Stored data entries:

· · ·

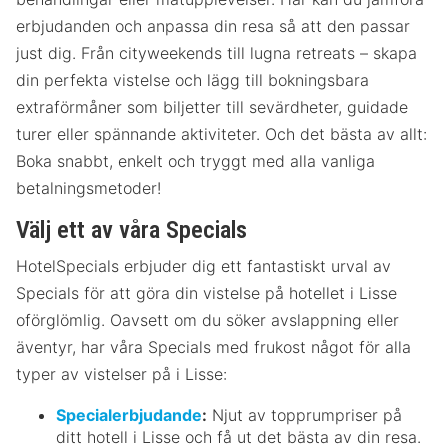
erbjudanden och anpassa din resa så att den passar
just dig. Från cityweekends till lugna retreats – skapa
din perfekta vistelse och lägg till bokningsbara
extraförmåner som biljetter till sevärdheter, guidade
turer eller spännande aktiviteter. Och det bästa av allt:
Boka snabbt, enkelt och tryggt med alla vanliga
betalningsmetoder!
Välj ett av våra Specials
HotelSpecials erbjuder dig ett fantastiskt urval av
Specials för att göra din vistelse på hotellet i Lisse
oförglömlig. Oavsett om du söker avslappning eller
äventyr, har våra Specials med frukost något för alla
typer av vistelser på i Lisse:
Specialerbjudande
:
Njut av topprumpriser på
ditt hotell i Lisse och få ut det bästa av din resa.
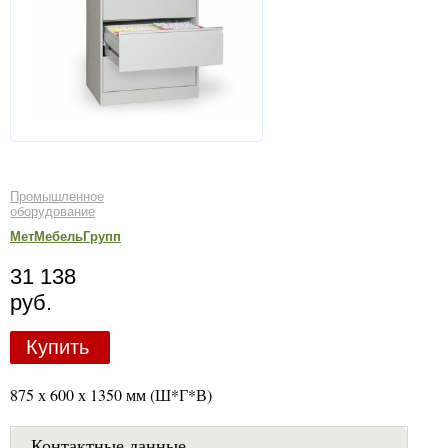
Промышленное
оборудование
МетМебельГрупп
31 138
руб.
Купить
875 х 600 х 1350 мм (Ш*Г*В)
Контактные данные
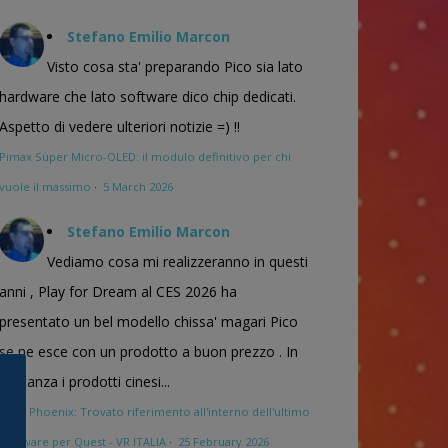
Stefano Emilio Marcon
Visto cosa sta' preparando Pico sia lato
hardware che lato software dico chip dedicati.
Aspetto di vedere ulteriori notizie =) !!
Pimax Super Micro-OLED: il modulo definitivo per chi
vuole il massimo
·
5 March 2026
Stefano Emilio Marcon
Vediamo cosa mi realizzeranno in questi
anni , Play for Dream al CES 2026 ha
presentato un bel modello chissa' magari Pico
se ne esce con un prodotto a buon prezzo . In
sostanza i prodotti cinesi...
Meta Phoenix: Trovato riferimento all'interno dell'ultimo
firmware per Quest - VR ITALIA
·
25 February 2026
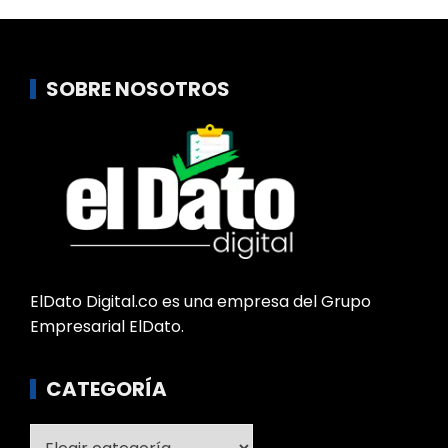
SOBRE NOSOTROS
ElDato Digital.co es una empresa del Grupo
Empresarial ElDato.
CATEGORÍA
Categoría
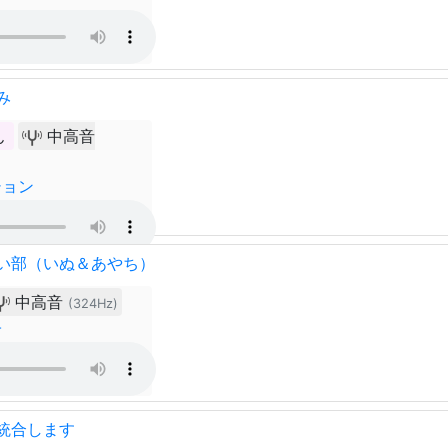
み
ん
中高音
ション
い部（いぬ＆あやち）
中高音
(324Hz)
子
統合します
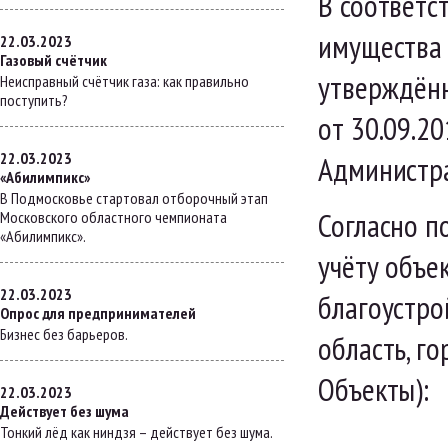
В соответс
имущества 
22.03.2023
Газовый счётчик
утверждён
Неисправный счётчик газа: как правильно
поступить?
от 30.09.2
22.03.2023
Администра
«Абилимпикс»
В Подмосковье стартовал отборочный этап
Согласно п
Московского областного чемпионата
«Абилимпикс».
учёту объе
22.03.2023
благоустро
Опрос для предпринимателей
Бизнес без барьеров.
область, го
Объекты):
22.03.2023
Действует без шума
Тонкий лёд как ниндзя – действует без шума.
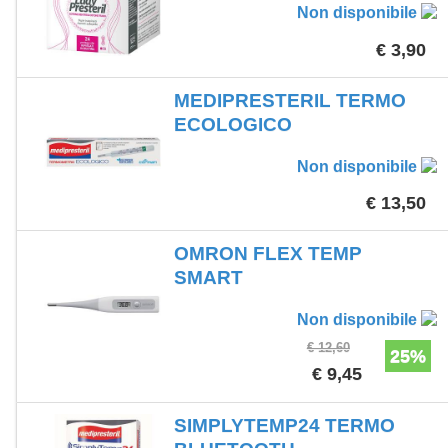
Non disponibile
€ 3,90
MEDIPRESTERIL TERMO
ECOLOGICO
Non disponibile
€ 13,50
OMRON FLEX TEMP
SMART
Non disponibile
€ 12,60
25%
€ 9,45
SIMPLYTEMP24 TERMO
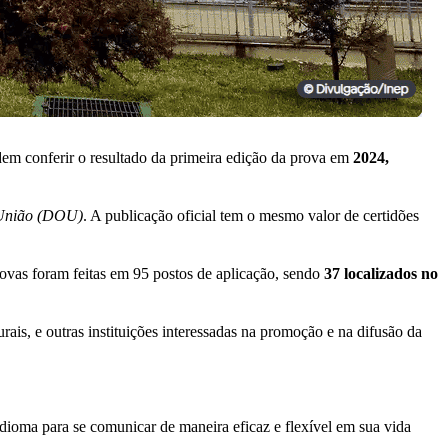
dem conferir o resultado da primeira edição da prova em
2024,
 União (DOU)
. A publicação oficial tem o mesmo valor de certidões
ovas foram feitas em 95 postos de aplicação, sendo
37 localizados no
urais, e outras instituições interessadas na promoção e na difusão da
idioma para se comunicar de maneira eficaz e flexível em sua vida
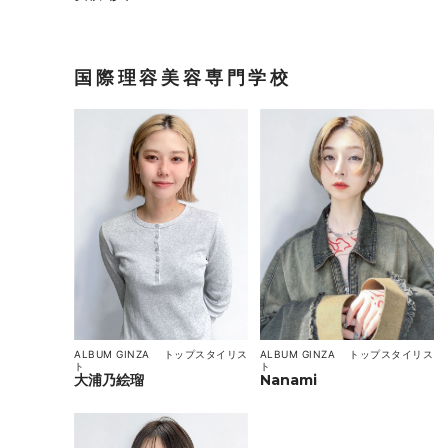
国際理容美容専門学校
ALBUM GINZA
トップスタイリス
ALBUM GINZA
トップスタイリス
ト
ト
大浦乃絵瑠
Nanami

· · ·

Task to carry out → Give the data again word for word, without images.

Exercise response →
erbjudanden och anpassa din resa så att den passar
just dig. Från cityweekends till lugna retreats – skapa
din perfekta vistelse och lägg till bokningsbara
extraförmåner som biljetter till sevärdheter, guidade
turer eller spännande aktiviteter. Och det bästa av allt:
Boka snabbt, enkelt och tryggt med alla vanliga
betalningsmetoder!
Välj ett av våra Specials
HotelSpecials erbjuder dig ett fantastiskt urval av
Specials för att göra din vistelse på hotellet i Lisse
oförglömlig. Oavsett om du söker avslappning eller
äventyr, har våra Specials med frukost något för alla
typer av vistelser på i Lisse:
Specialerbjudande
:
Njut av topprumpriser på
ditt hotell i Lisse och få ut det bästa av din resa.
Промышленное
оборудование
МетМебельГрупп
31 138
руб.
Купить
875 х 600 х 1350 мм (Ш*Г*В)
Контактные данные
Stefano Emilio Marcon
Visto cosa sta' preparando Pico sia lato
hardware che lato software dico chip dedicati.
Aspetto di vedere ulteriori notizie =) !!
Pimax Super Micro-OLED: il modulo definitivo per chi
vuole il massimo
·
5 March 2026
Stefano Emilio Marcon
Vediamo cosa mi realizzeranno in questi
anni , Play for Dream al CES 2026 ha
presentato un bel modello chissa' magari Pico
se ne esce con un prodotto a buon prezzo . In
sostanza i prodotti cinesi...
Meta Phoenix: Trovato riferimento all'interno dell'ultimo
firmware per Quest - VR ITALIA
·
25 February 2026
SOBRE NOSOTROS
ElDato Digital.co es una empresa del Grupo
Empresarial ElDato.
CATEGORÍA
Categoría
み
ん
中高音
ション
い部（いぬ＆あやち）
中高音
(324Hz)
子
統合します
В соответс
имущества 
22.03.2023
Газовый счётчик
утверждён
Неисправный счётчик газа: как правильно
поступить?
от 30.09.2
22.03.2023
Администра
«Абилимпикс»
В Подмосковье стартовал отборочный этап
Согласно п
Московского областного чемпионата
«Абилимпикс».
учёту объе
22.03.2023
благоустро
Опрос для предпринимателей
Бизнес без барьеров.
область, го
Объекты):
22.03.2023
Действует без шума
Тонкий лёд как ниндзя – действует без шума.
Non disponibile
€ 3,90
MEDIPRESTERIL TERMO
ECOLOGICO
Non disponibile
€ 13,50
OMRON FLEX TEMP
SMART
Non disponibile
€ 12,60
25%
€ 9,45
SIMPLYTEMP24 TERMO
dem conferir o resultado da primeira edição da prova em
2024,
 União (DOU)
. A publicação oficial tem o mesmo valor de certidões
ovas foram feitas em 95 postos de aplicação, sendo
37 localizados no
urais, e outras instituições interessadas na promoção e na difusão da
idioma para se comunicar de maneira eficaz e flexível em sua vida
国際理容美容専門学校
ALBUM GINZA
トップスタイリス
ALBUM GINZA
トップスタイリス
ト
ト
大浦乃絵瑠
Nanami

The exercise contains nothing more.